Jacob holding Mark Sandman's 2-string slide bass.
Jacob holding Mark Sandman's 2-string slide bass.

I’ve been a fan of the band Morphine since their second album, Cure For Pain. An ex-girlfriend introduced me to their music, and I’ve loved it ever since. And, as is my nature when I’m into something, I consume whatever I can. So I also really dug the band Mark Sandman (songwriter for Morphine) started before Morphine, Treat Her Right. Of course, I was terribly saddened by the death of Mark Sandman in 1999. I was working at a restaurant at the time, and played all of his albums back to back for the entire day.

Yesterday, I had some free time after a shoot in Boston ended a earlier than expected. I decided to check out some of the places Mark Sandman spoke about and performed, places like The Plough and Stars, The Middle East, and his studio dubbed Hi-N-Dry Studios. (I didn’t get to make it to finding Mark Sandman Square, the weather was terrible).

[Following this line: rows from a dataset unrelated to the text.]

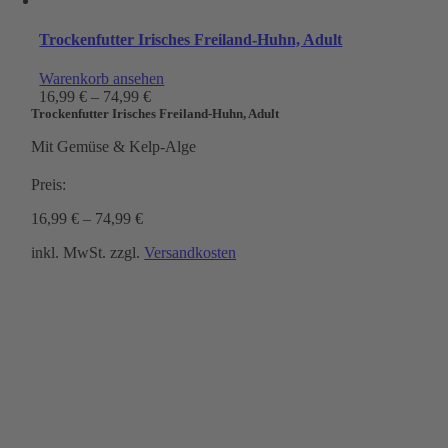
Trockenfutter Irisches Freiland-Huhn, Adult
Warenkorb ansehen
16,99
€
–
74,99
€
Trockenfutter Irisches Freiland-Huhn, Adult
Mit Gemüse & Kelp-Alge
Preis:
16,99
€
–
74,99
€
inkl. MwSt.
zzgl.
Versandkosten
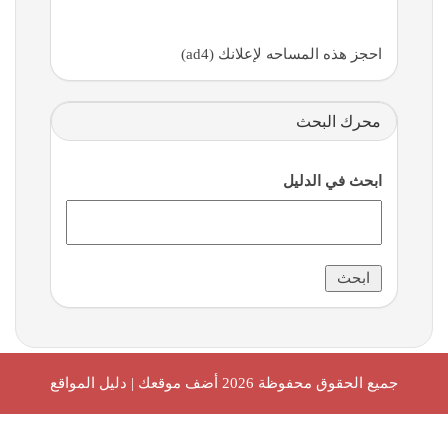
احجز هذه المساحه لإعلانك (ad4)
محرك البحث
ابحث في الدليل
جميع الحقوق محفوظة 2026
أضف موقعك | دليل المواقع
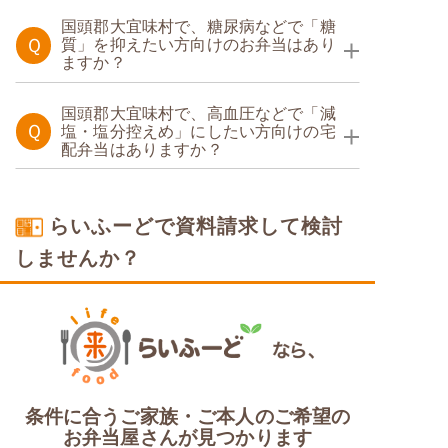
たんぱく調整食
国頭郡大宜味村で、糖尿病などで「糖
Ｑ
質」を抑えたい方向けのお弁当はあり
ますか？
糖質制限食
国頭郡大宜味村で、高血圧などで「減
Ｑ
塩・塩分控えめ」にしたい方向けの宅
配弁当はありますか？
塩分制限食
らいふーどで資料請求して検討
しませんか？
条件に合うご家族・ご本人のご希望の
お弁当屋さんが見つかります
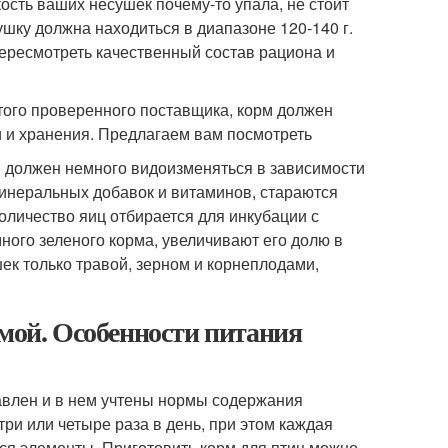
ость ваших несушек почему-то упала, не стоит
ушку должна находиться в диапазоне 120-140 г.
пересмотреть качественный состав рациона и
этого проверенного поставщика, корм должен
 и хранения. Предлагаем вам посмотреть
н должен немного видоизменяться в зависимости
минеральных добавок и витаминов, стараются
количество яиц отбирается для инкубации с
много зеленого корма, увеличивают его долю в
ек только травой, зерном и корнеплодами,
имой. Особенности питания
тавлен и в нем учтены нормы содержания
ри или четыре раза в день, при этом каждая
я элементы. Приготовить корм для птиц можно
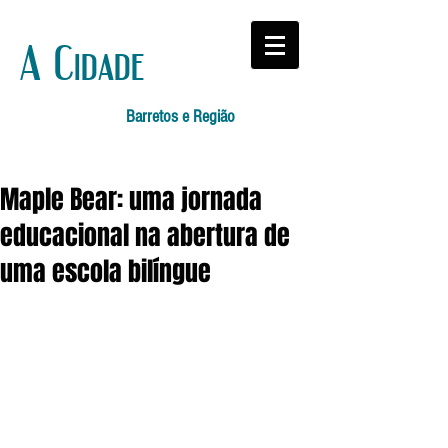
A Cidade
Barretos e Região
Maple Bear: uma jornada
educacional na abertura de
uma escola bilíngue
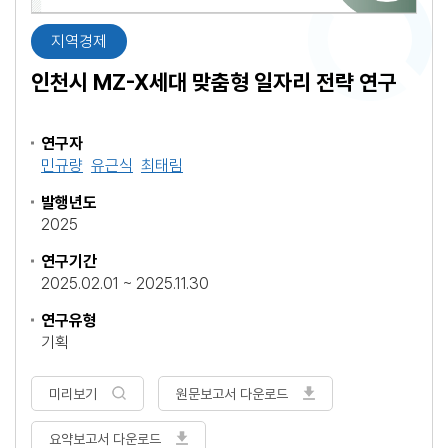
지역경제
인천시 MZ-X세대 맞춤형 일자리 전략 연구
연구자
민규량
유근식
최태림
발행년도
2025
연구기간
2025.02.01 ~ 2025.11.30
연구유형
기획
미리보기
원문보고서 다운로드
요약보고서 다운로드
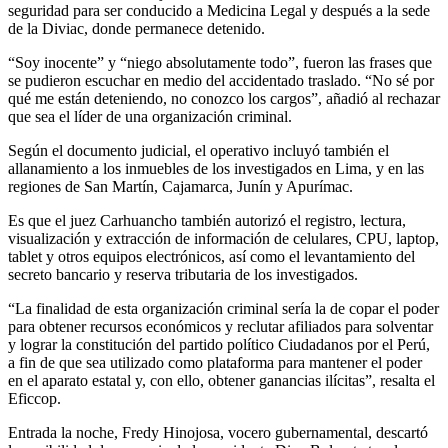
seguridad para ser conducido a Medicina Legal y después a la sede
de la Diviac, donde permanece detenido.
“Soy inocente” y “niego absolutamente todo”, fueron las frases que
se pudieron escuchar en medio del accidentado traslado. “No sé por
qué me están deteniendo, no conozco los cargos”, añadió al rechazar
que sea el líder de una organización criminal.
Según el documento judicial, el operativo incluyó también el
allanamiento a los inmuebles de los investigados en Lima, y en las
regiones de San Martín, Cajamarca, Junín y Apurímac.
Es que el juez Carhuancho también autorizó el registro, lectura,
visualización y extracción de información de celulares, CPU, laptop,
tablet y otros equipos electrónicos, así como el levantamiento del
secreto bancario y reserva tributaria de los investigados.
“La finalidad de esta organización criminal sería la de copar el poder
para obtener recursos económicos y reclutar afiliados para solventar
y lograr la constitución del partido político Ciudadanos por el Perú,
a fin de que sea utilizado como plataforma para mantener el poder
en el aparato estatal y, con ello, obtener ganancias ilícitas”, resalta el
Eficcop.
Entrada la noche, Fredy Hinojosa, vocero gubernamental, descartó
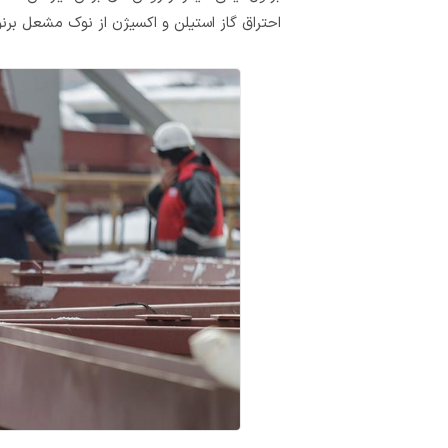
احتراق گاز استیلن و اکسیژن از نوک مشعل بر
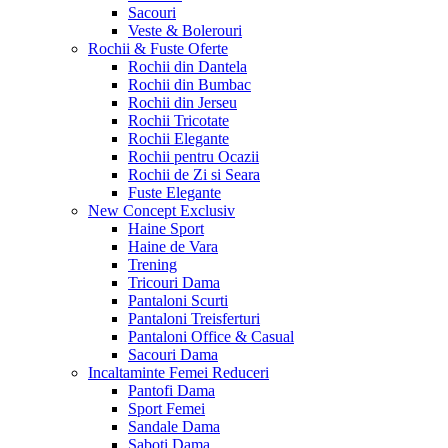
Sacouri
Veste & Bolerouri
Rochii & Fuste
Oferte
Rochii din Dantela
Rochii din Bumbac
Rochii din Jerseu
Rochii Tricotate
Rochii Elegante
Rochii pentru Ocazii
Rochii de Zi si Seara
Fuste Elegante
New Concept
Exclusiv
Haine Sport
Haine de Vara
Trening
Tricouri Dama
Pantaloni Scurti
Pantaloni Treisferturi
Pantaloni Office & Casual
Sacouri Dama
Incaltaminte Femei
Reduceri
Pantofi Dama
Sport Femei
Sandale Dama
Saboti Dama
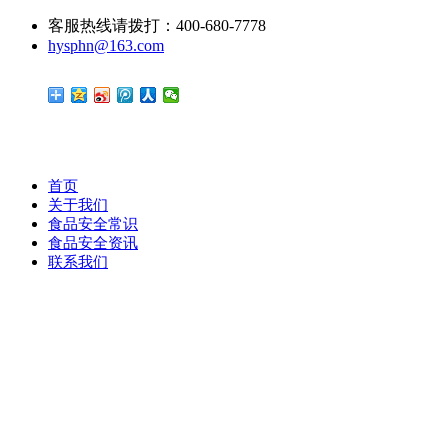
客服热线请拨打：400-680-7778
hysphn@163.com
首页
关于我们
食品安全常识
食品安全资讯
联系我们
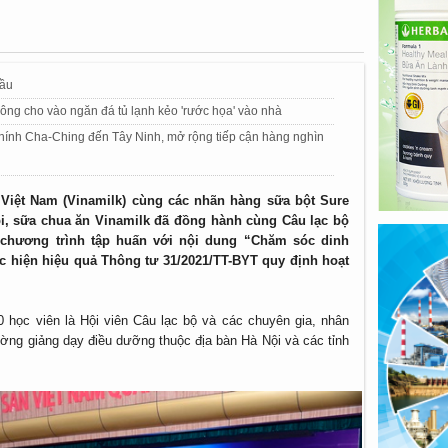
dầu
ông cho vào ngăn đá tủ lạnh kẻo 'rước họa' vào nhà
chính Cha-Ching đến Tây Ninh, mở rộng tiếp cận hàng nghìn
 Việt Nam (Vinamilk) cùng các nhãn hàng sữa bột Sure
i, sữa chua ăn Vinamilk đã đồng hành cùng Câu lạc bộ
chương trình tập huấn với nội dung “Chăm sóc dinh
hực hiện hiệu quả Thông tư 31/2021/TT-BYT quy định hoạt
học viên là Hội viên Câu lạc bộ và các chuyên gia, nhân
rường giảng dạy điều dưỡng thuộc địa bàn Hà Nội và các tỉnh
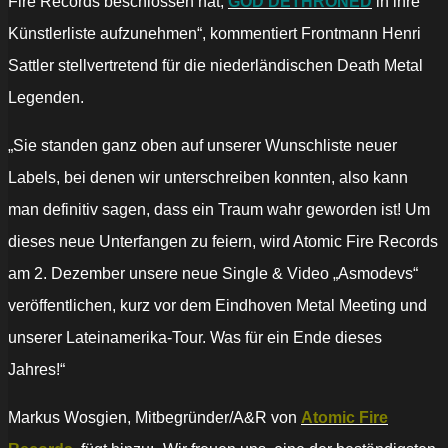
Fire Records beschlossen hat,
GOD DETHRONED
in ihre
Künstlerliste aufzunehmen“, kommentiert Frontmann Henri
Sattler stellvertretend für die niederländischen Death Metal
Legenden.
„Sie standen ganz oben auf unserer Wunschliste neuer
Labels, bei denen wir unterschreiben konnten, also kann
man definitiv sagen, dass ein Traum wahr geworden ist! Um
dieses neue Unterfangen zu feiern, wird Atomic Fire Records
am 2. Dezember unsere neue Single & Video „Asmodevs“
veröffentlichen, kurz vor dem Eindhoven Metal Meeting und
unserer Lateinamerika-Tour. Was für ein Ende dieses
Jahres!“
Markus Wosgien, Mitbegründer/A&R von
Atomic Fire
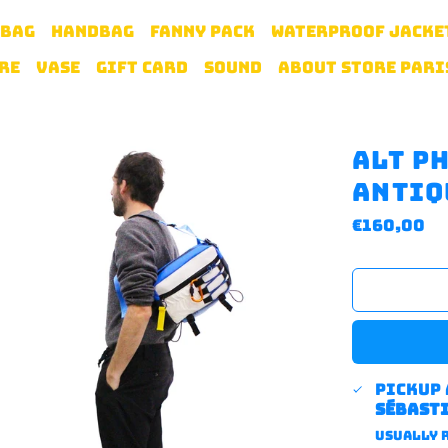
 BAG
HANDBAG
FANNY PACK
WATERPROOF JACKE
RE
VASE
GIFT CARD
SOUND
ABOUT STORE PARI
ALT p
Antiq
Regular
€160,00
price
Pickup
sébast
Usually r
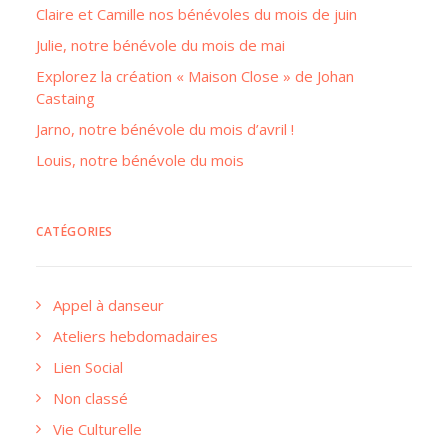
Claire et Camille nos bénévoles du mois de juin
Julie, notre bénévole du mois de mai
Explorez la création « Maison Close » de Johan
Castaing
Jarno, notre bénévole du mois d’avril !
Louis, notre bénévole du mois
CATÉGORIES
Appel à danseur
Ateliers hebdomadaires
Lien Social
Non classé
Vie Culturelle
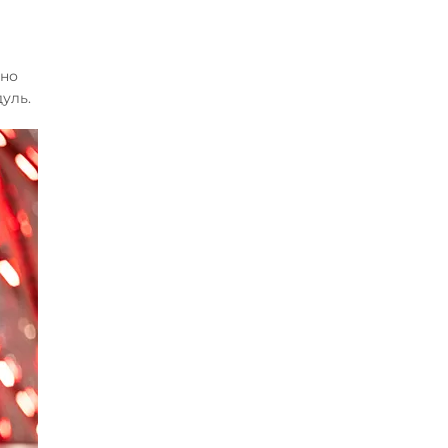
жно
уль.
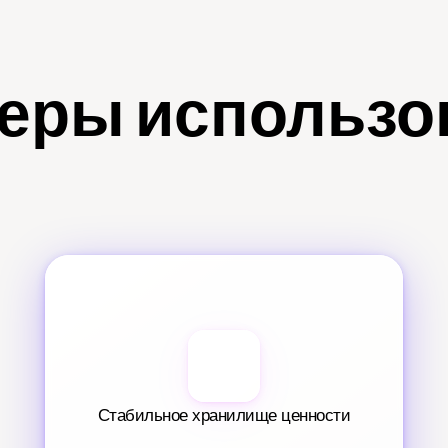
еры использо
Стабильное хранилище ценности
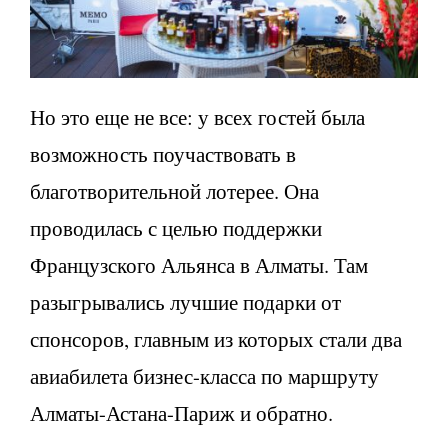
Но это еще не все: у всех гостей была
возможность поучаствовать в
благотворительной лотерее. Она
проводилась с целью поддержки
Французского Альянса в Алматы. Там
разыгрывались лучшие подарки от
спонсоров, главным из которых стали два
авиабилета бизнес-класса по маршруту
Алматы-Астана-Париж и обратно.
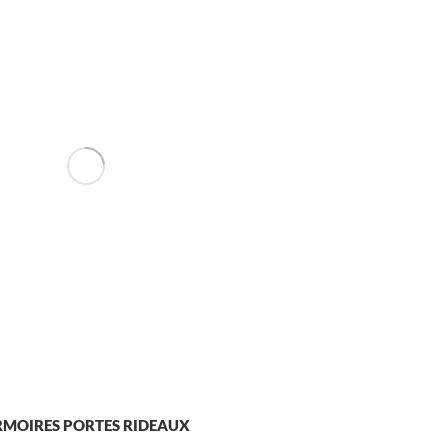
MOIRES PORTES RIDEAUX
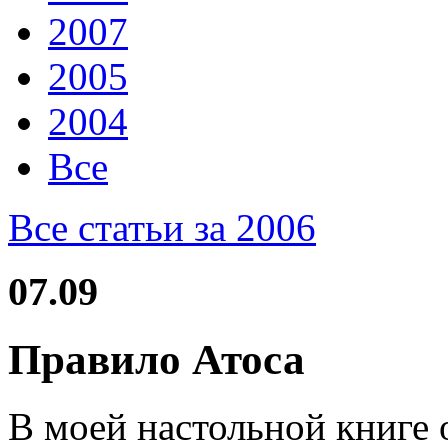
2007
2005
2004
Все
Все статьи за 2006
07.09
Правило Атоса
В моей настольной книге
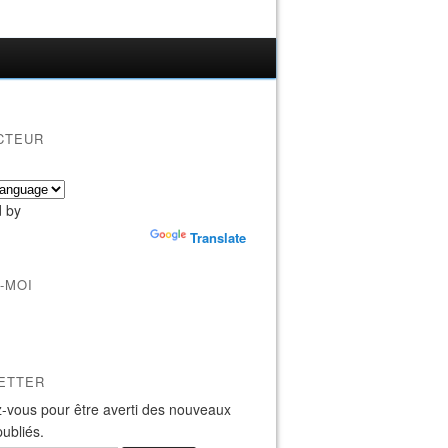
CTEUR
 by
Translate
-MOI
ETTER
-vous pour être averti des nouveaux
publiés.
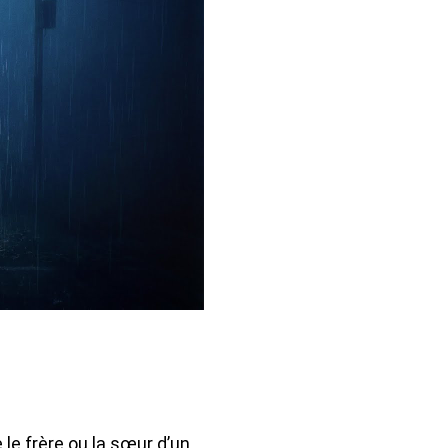
 le frère ou la sœur d’un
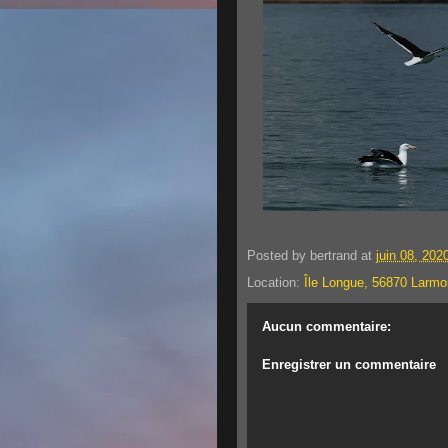
Posted by
bertrand
at
juin 08, 202
Location:
Île Longue, 56870 Larmo
Aucun commentaire:
Enregistrer un commentaire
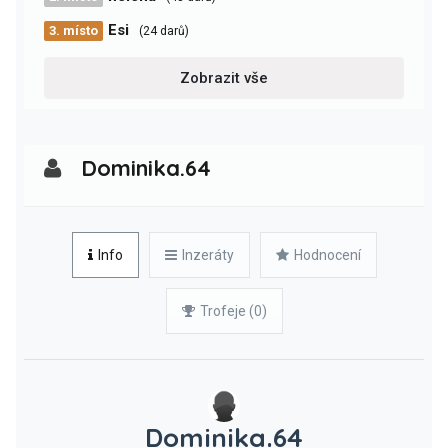
Esi
3. místo
(24 darů)
Zobrazit vše
Dominika.64
Info
Inzeráty
Hodnocení
Trofeje (0)
Dominika.64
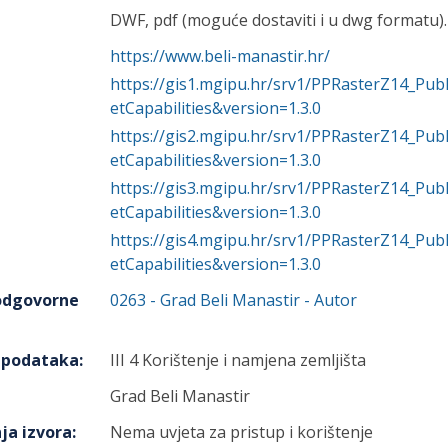
DWF, pdf (moguće dostaviti i u dwg formatu).
https://www.beli-manastir.hr/
https://gis1.mgipu.hr/srv1/PPRasterZ14_P
etCapabilities&version=1.3.0
https://gis2.mgipu.hr/srv1/PPRasterZ14_P
etCapabilities&version=1.3.0
https://gis3.mgipu.hr/srv1/PPRasterZ14_P
etCapabilities&version=1.3.0
https://gis4.mgipu.hr/srv1/PPRasterZ14_P
etCapabilities&version=1.3.0
 odgovorne
0263
-
Grad Beli Manastir
- Autor
h podataka
:
III 4 Korištenje i namjena zemljišta
Grad Beli Manastir
ja izvora
:
Nema uvjeta za pristup i korištenje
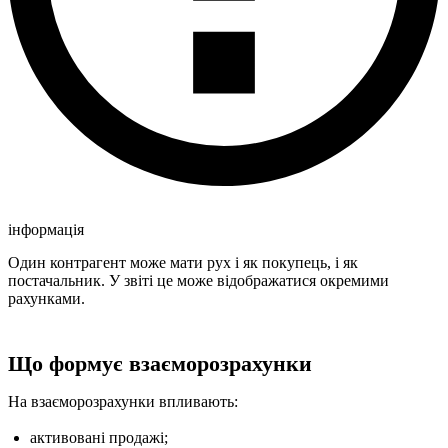
інформація
Один контрагент може мати рух і як покупець, і як
постачальник. У звіті це може відображатися окремими
рахунками.
Що формує взаєморозрахунки
На взаєморозрахунки впливають:
активовані продажі;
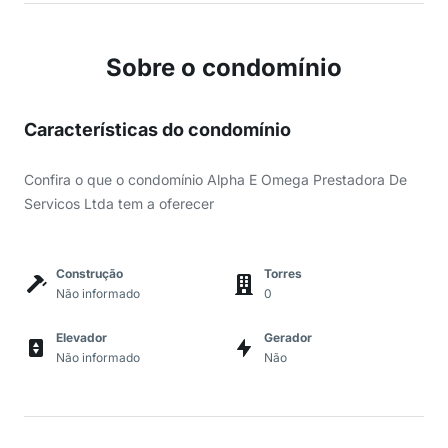
Sobre o condomínio
Características do condomínio
Confira o que o condomínio Alpha E Omega Prestadora De
Servicos Ltda tem a oferecer
Construção
Torres
Não informado
0
Elevador
Gerador
Não informado
Não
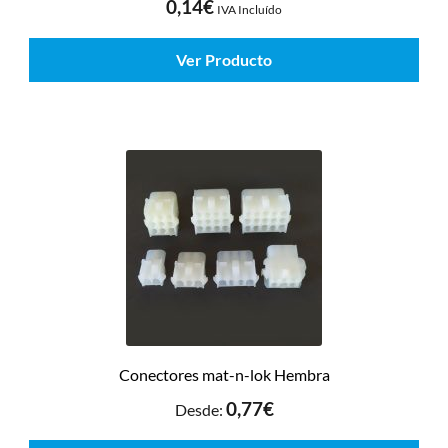
0,14
€
IVA Incluído
Ver Producto
Conectores mat-n-lok Hembra
0,77
€
Desde:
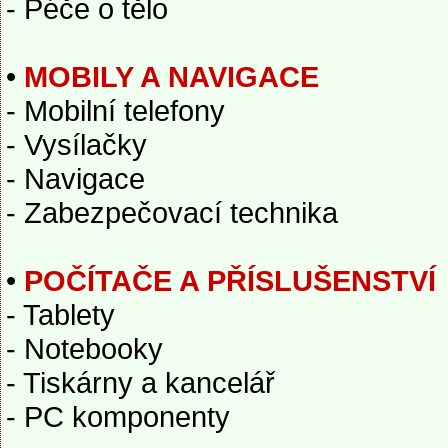
- Péče o tělo
•
MOBILY A NAVIGACE
- Mobilní telefony
- Vysílačky
- Navigace
- Zabezpečovací technika
•
POČÍTAČE A PŘÍSLUŠENSTVÍ
- Tablety
- Notebooky
- Tiskárny a kancelář
- PC komponenty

When I got to Hi-N-Dry, it didn’t look like the kind of place I’d imagined. Most of the liner notes art for Morphine records made it look like a loft of some sort. It turns out it was. Had I read the page for The Mark Sandman Music Project, I would have learned that the studio had moved in order to accommodate the project’s new mission, which is music education. It makes sense to be housed in a community center. The studio still functions as a recording studio and performance space, however.

Andrew Mazzone, Boston-area musician and manager of Hi-N-Dry, generously showed me around the place, which housed most of Mark Sandman’s gear, including his famous 2-string slide bass (shown above), the original 2-string slide bass, and all sorts of other instruments and Morphine memorabilia.

As a huge fan of Morphine, it was a really cool experience.